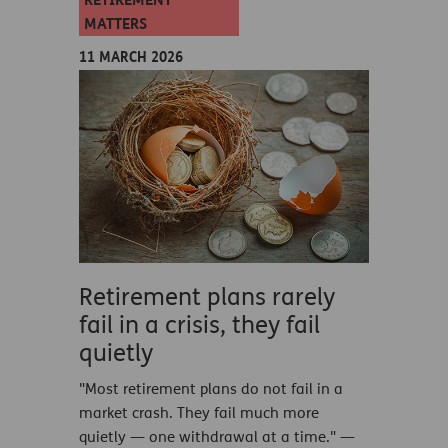
RETIREMENT
MATTERS
11 MARCH 2026
Retirement plans rarely
fail in a crisis, they fail
quietly
"Most retirement plans do not fail in a
market crash. They fail much more
quietly — one withdrawal at a time." —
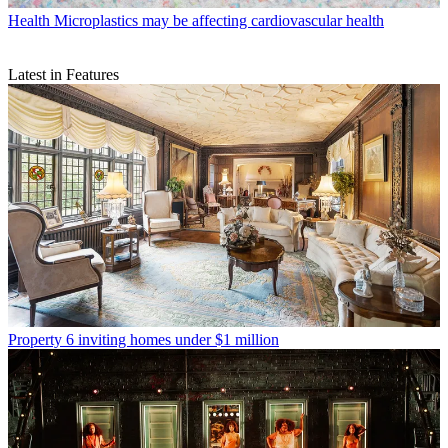
Health
Microplastics may be affecting cardiovascular health
Latest in Features
Property
6 inviting homes under $1 million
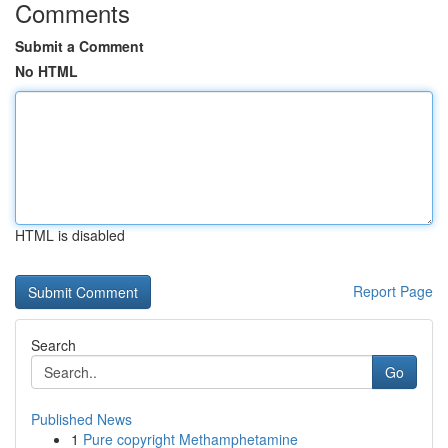
Comments
Submit a Comment
No HTML
HTML is disabled
Report Page
Search
Go
Published News
1
Pure copyright Methamphetamine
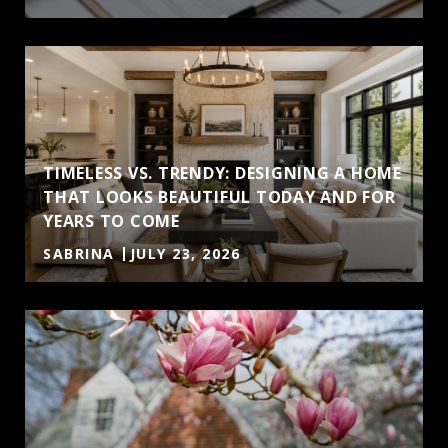
TIMELESS VS. TRENDY: DESIGNING A HOME
THAT LOOKS BEAUTIFUL TODAY AND FOR
YEARS TO COME
SABRINA
JULY 23, 2026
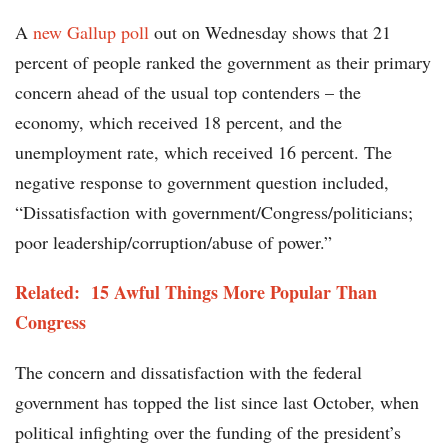
A
new Gallup poll
out on Wednesday shows that 21
percent of people ranked the government as their primary
concern ahead of the usual top contenders – the
economy, which received 18 percent, and the
unemployment rate, which received 16 percent. The
negative response to government question included,
“Dissatisfaction with government/Congress/politicians;
poor leadership/corruption/abuse of power.”
Related: 15 Awful Things More Popular Than
Congress
The concern and dissatisfaction with the federal
government has topped the list since last October, when
political infighting over the funding of the president’s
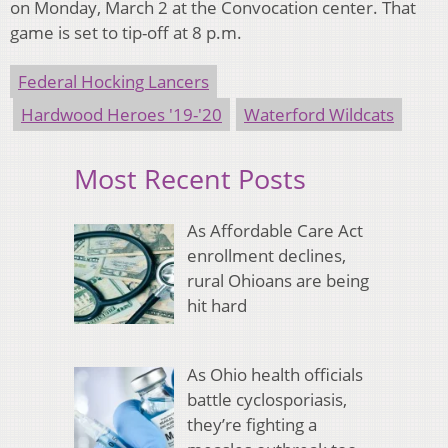
on Monday, March 2 at the Convocation center. That
game is set to tip-off at 8 p.m.
Federal Hocking Lancers
Hardwood Heroes '19-'20
Waterford Wildcats
Most Recent Posts
As Affordable Care Act
enrollment declines,
rural Ohioans are being
hit hard
As Ohio health officials
battle cyclosporiasis,
they’re fighting a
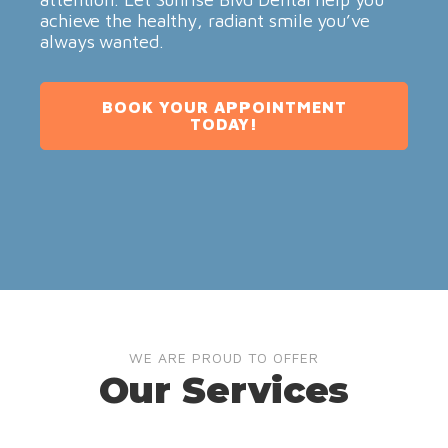
achieve the healthy, radiant smile you’ve
always wanted.
BOOK YOUR APPOINTMENT
TODAY!
WE ARE PROUD TO OFFER
Our Services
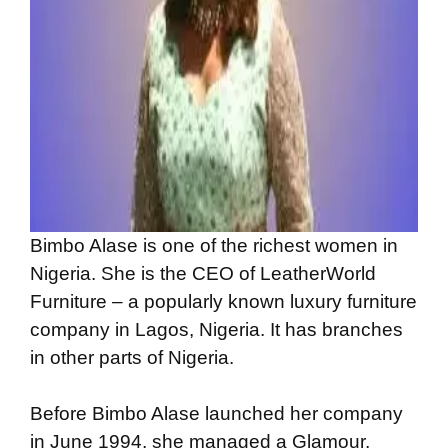
Bimbo Alase is one of the richest women in
Nigeria. She is the CEO of LeatherWorld
Furniture – a popularly known luxury furniture
company in Lagos, Nigeria. It has branches
in other parts of Nigeria.
Before Bimbo Alase launched her company
in June 1994, she managed a Glamour,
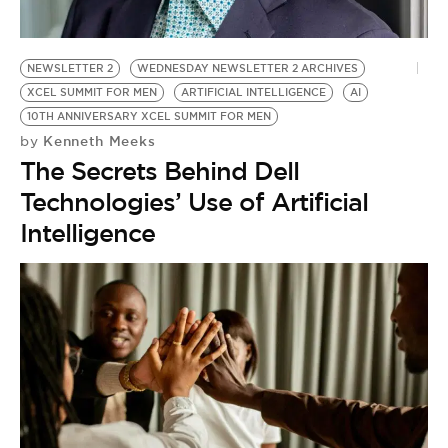
NEWSLETTER 2
WEDNESDAY NEWSLETTER 2 ARCHIVES
XCEL SUMMIT FOR MEN
ARTIFICIAL INTELLIGENCE
AI
10TH ANNIVERSARY XCEL SUMMIT FOR MEN
Kenneth Meeks
by
The Secrets Behind Dell
Technologies’ Use of Artificial
Intelligence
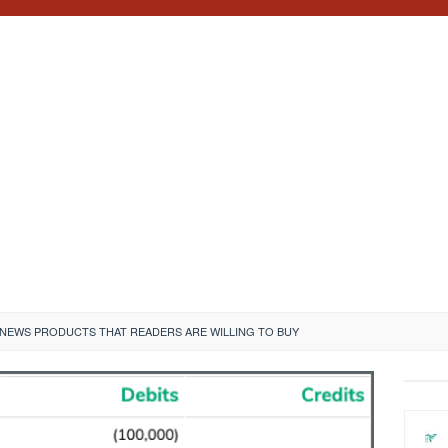
 NEWS PRODUCTS THAT READERS ARE WILLING TO BUY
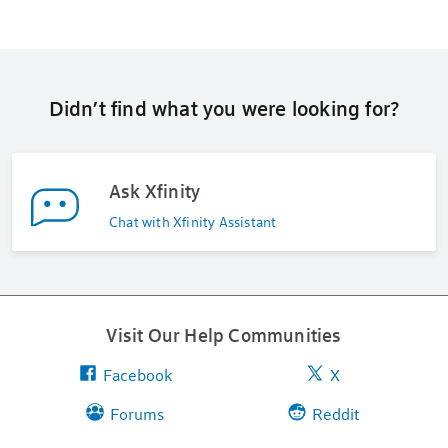
Didn’t find what you were looking for?
Ask Xfinity
Chat with Xfinity Assistant
Visit Our Help Communities
Facebook
X
Forums
Reddit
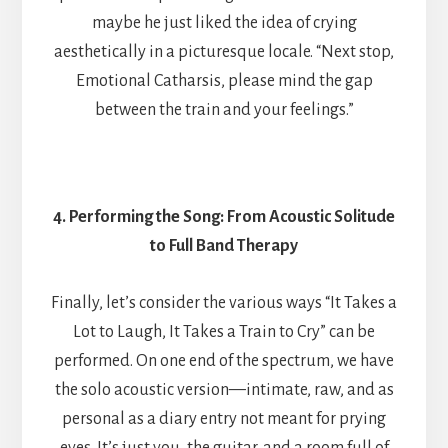
maybe he just liked the idea of crying
aesthetically in a picturesque locale. “Next stop,
Emotional Catharsis, please mind the gap
between the train and your feelings.”
4. Performing the Song: From Acoustic Solitude
to Full Band Therapy
Finally, let’s consider the various ways “It Takes a
Lot to Laugh, It Takes a Train to Cry” can be
performed. On one end of the spectrum, we have
the solo acoustic version—intimate, raw, and as
personal as a diary entry not meant for prying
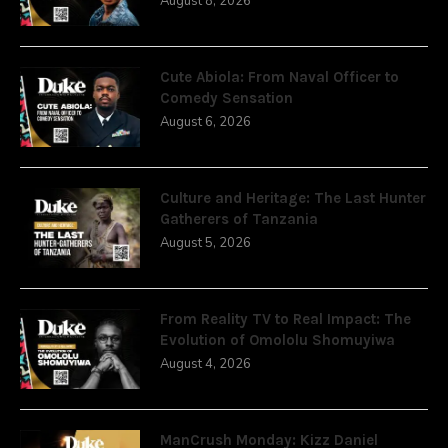
August 8, 2026
Cute Abiola: From Naval Officer to
Comedy Sensation
August 6, 2026
Culture and Heritage: The Last Hunter
Gatherers of Tanzania
August 5, 2026
From Reality TV to Real Impact: The
Evolution of Omololu Shomuyiwa
August 4, 2026
ManCrush Monday: Kizz Daniel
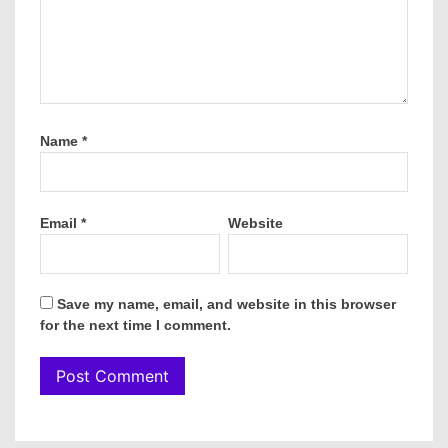
Name
*
Email
*
Website
Save my name, email, and website in this browser
for the next time I comment.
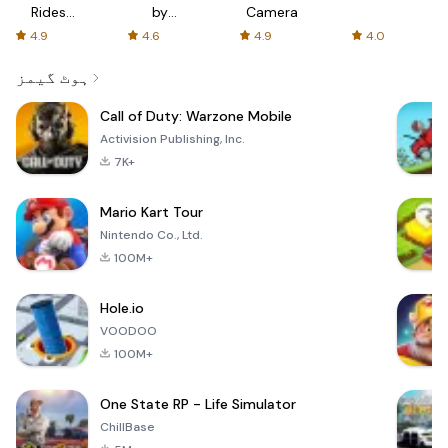
Rides
by
Camera
with fair
AFTVnews
4.9
4.6
4.9
4.0
fares
ہوٹ گیمز
Call of Duty: Warzone Mobile
Activision Publishing, Inc.
7K+
Mario Kart Tour
Nintendo Co., Ltd.
100M+
Hole.io
VOODOO
100M+
One State RP - Life Simulator
ChillBase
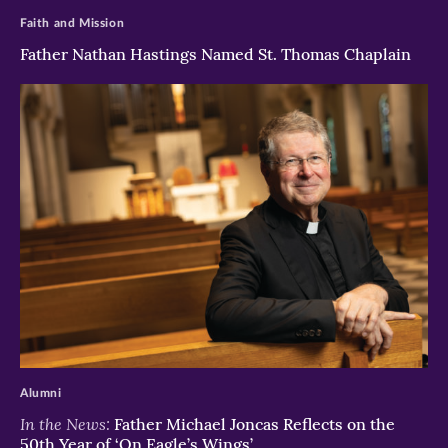
Faith and Mission
Father Nathan Hastings Named St. Thomas Chaplain
>
Alumni
In the News:
Father Michael Joncas Reflects on the
50th Year of ‘On Eagle’s Wings’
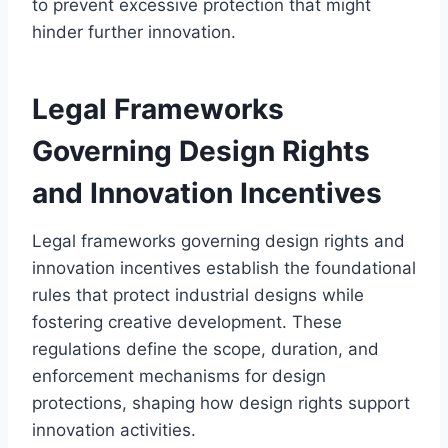
to prevent excessive protection that might
hinder further innovation.
Legal Frameworks
Governing Design Rights
and Innovation Incentives
Legal frameworks governing design rights and
innovation incentives establish the foundational
rules that protect industrial designs while
fostering creative development. These
regulations define the scope, duration, and
enforcement mechanisms for design
protections, shaping how design rights support
innovation activities.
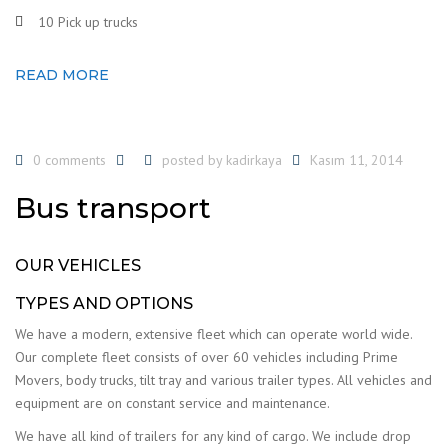
10 Pick up trucks
READ MORE
0 comments
posted by
kadirkaya
Kasım 11, 2014
Bus transport
OUR VEHICLES
TYPES AND OPTIONS
We have a modern, extensive fleet which can operate world wide.
Our complete fleet consists of over 60 vehicles including Prime
Movers, body trucks, tilt tray and various trailer types. All vehicles and
equipment are on constant service and maintenance.
We have all kind of trailers for any kind of cargo. We include drop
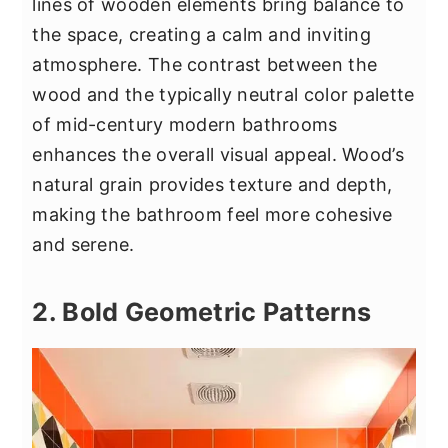
lines of wooden elements bring balance to
the space, creating a calm and inviting
atmosphere. The contrast between the
wood and the typically neutral color palette
of mid-century modern bathrooms
enhances the overall visual appeal. Wood’s
natural grain provides texture and depth,
making the bathroom feel more cohesive
and serene.
2. Bold Geometric Patterns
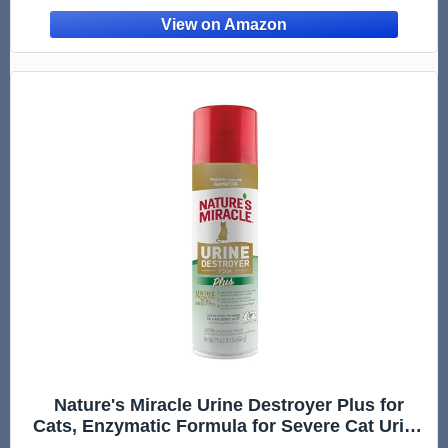
Nature's Miracle Urine Destroyer Plus for
Cats, Enzymatic Formula for Severe Cat Urine
Stains, 17.5 oz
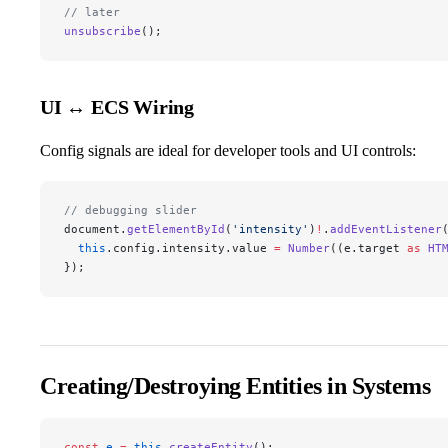
// later
unsubscribe
();
UI ↔ ECS Wiring
Config signals are ideal for developer tools and UI controls:
// debugging slider
document.
getElementById
(
'intensity'
)
!
.
addEventListener
  this
.config.intensity.value 
=
 Number
((e.target 
as
 HT
});
Creating/Destroying Entities in Systems
const
 e
 =
 this
.
createEntity
();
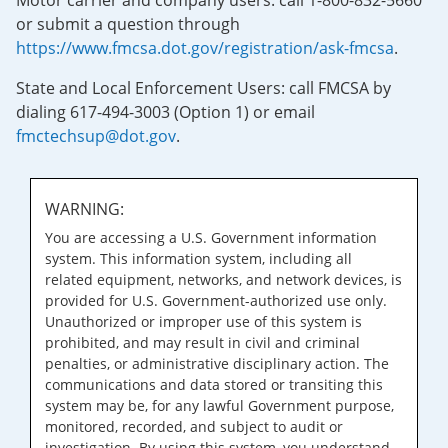
Motor carrier and company users: call 1-800-832-5660
or submit a question through
https://www.fmcsa.dot.gov/registration/ask-fmcsa
.
State and Local Enforcement Users: call FMCSA by
dialing 617-494-3003 (Option 1) or email
fmctechsup@dot.gov
.
WARNING:
You are accessing a U.S. Government information
system. This information system, including all
related equipment, networks, and network devices, is
provided for U.S. Government-authorized use only.
Unauthorized or improper use of this system is
prohibited, and may result in civil and criminal
penalties, or administrative disciplinary action. The
communications and data stored or transiting this
system may be, for any lawful Government purpose,
monitored, recorded, and subject to audit or
investigation. By using this system, you understand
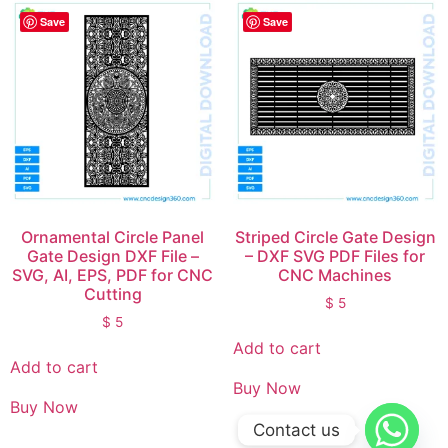
Save
Save
Ornamental Circle Panel
Striped Circle Gate Design
Gate Design DXF File –
– DXF SVG PDF Files for
SVG, AI, EPS, PDF for CNC
CNC Machines
Cutting
$
5
$
5
Add to cart
Add to cart
Buy Now
Buy Now
Contact us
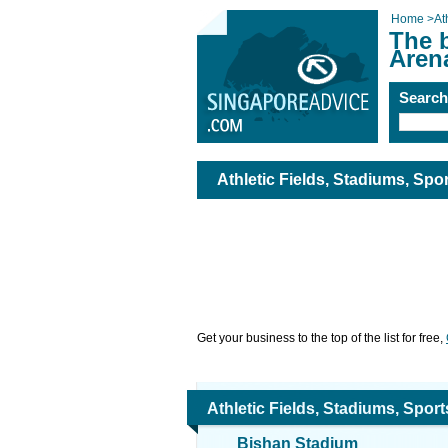
Home
>
At
The b
Aren
Searc
Athletic Fields, Stadiums, Spo
Get your business to the top of the list for free,
Athletic Fields, Stadiums, Spor
Bishan Stadium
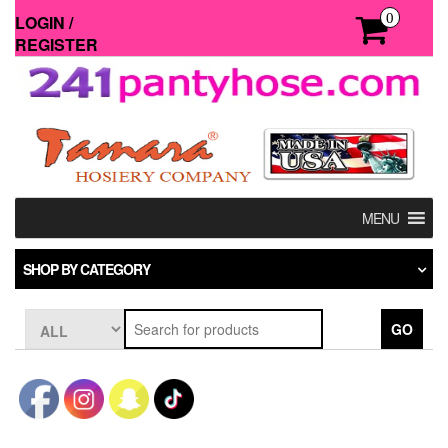
Skip
0
LOGIN /
to
REGISTER
the
content
MENU
SHOP BY CATEGORY
GO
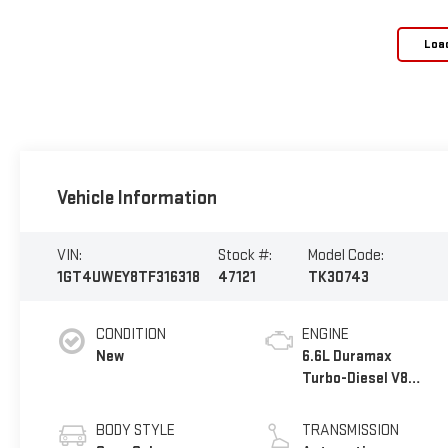
Loa
Vehicle Information
VIN:
Stock #:
Model Code:
1GT4UWEY8TF316318
47121
TK30743
CONDITION
ENGINE
New
6.6L Duramax
Turbo-Diesel V8
engine
BODY STYLE
TRANSMISSION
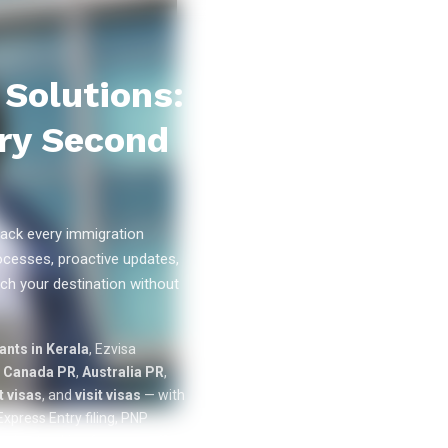
Solutions:
ry Second
ack every immigration
ocesses, proactive updates,
ch your destination without
0
k+
nts in Kerala
, Ezvisa
SUCCESS
n
Canada PR
,
Australia PR
,
STORIES
 visas
, and
visit visas
— with
xpress Entry filing, PNP
cation tracking from our offices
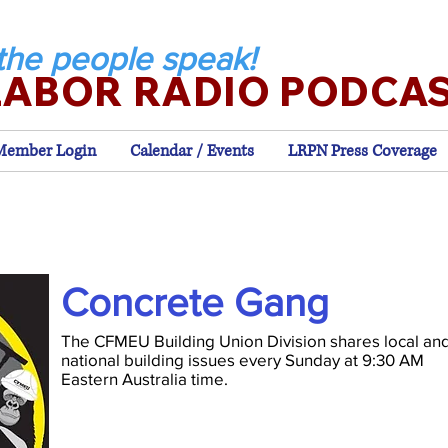
the people speak!
LABOR RADIO PODCA
Member Login
Calendar / Events
LRPN Press Coverage
Concrete Gang
The CFMEU Building Union Division shares local an
national building issues every Sunday at 9:30 AM
Eastern Australia time.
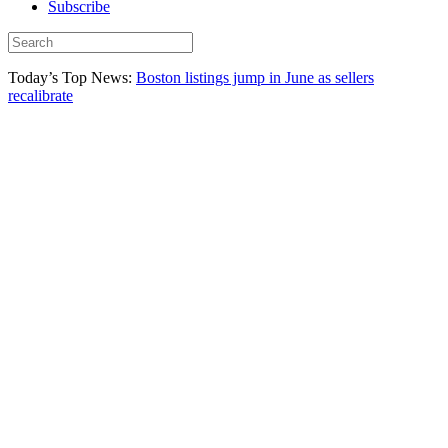
Subscribe
Today’s Top News:
Boston listings jump in June as sellers
recalibrate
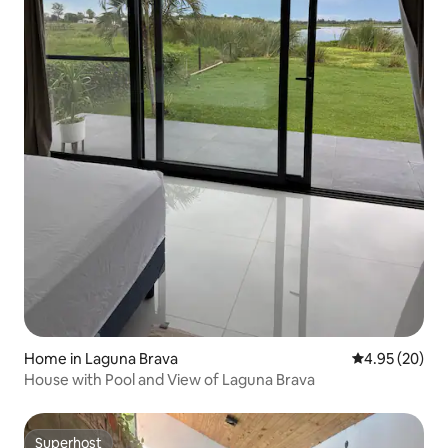
Home in Laguna Brava
4.95 out of 5 
4.95 (20)
House with Pool and View of Laguna Brava
Superhost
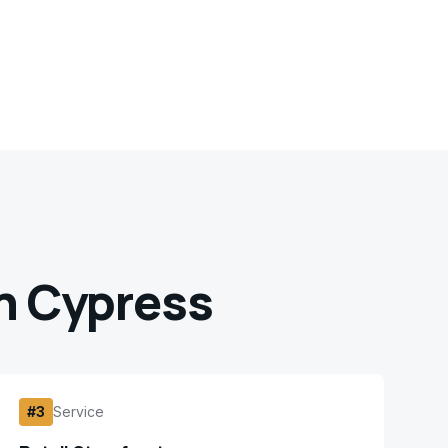
 Cypress
#
3
Service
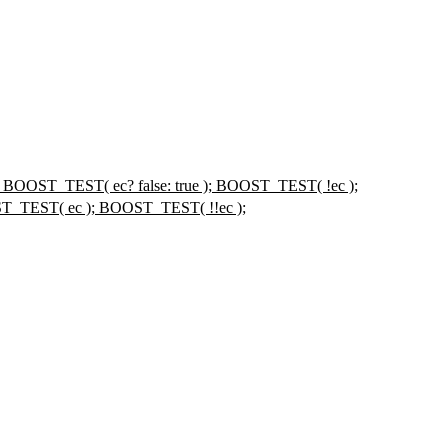
); BOOST_TEST( ec? false: true ); BOOST_TEST( !ec );
ST_TEST( ec ); BOOST_TEST( !!ec );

──────────

--- Assignment ---
From the material above, give again exactly the lines from the one that contains "NEWS PRODUCTS THAT" through the one that contains "to Full Band Therapy", and leave out the pictures.

--- Task result ---
 NEWS PRODUCTS THAT READERS ARE WILLING TO BUY
Didn’t find what you were looking for?
Ask Xfinity
Chat with Xfinity Assistant
Visit Our Help Communities
Facebook
X
Forums
Reddit
maybe he just liked the idea of crying
aesthetically in a picturesque locale. “Next stop,
Emotional Catharsis, please mind the gap
between the train and your feelings.”
4. Performing the Song: From Acoustic Solitude
to Full Band Therapy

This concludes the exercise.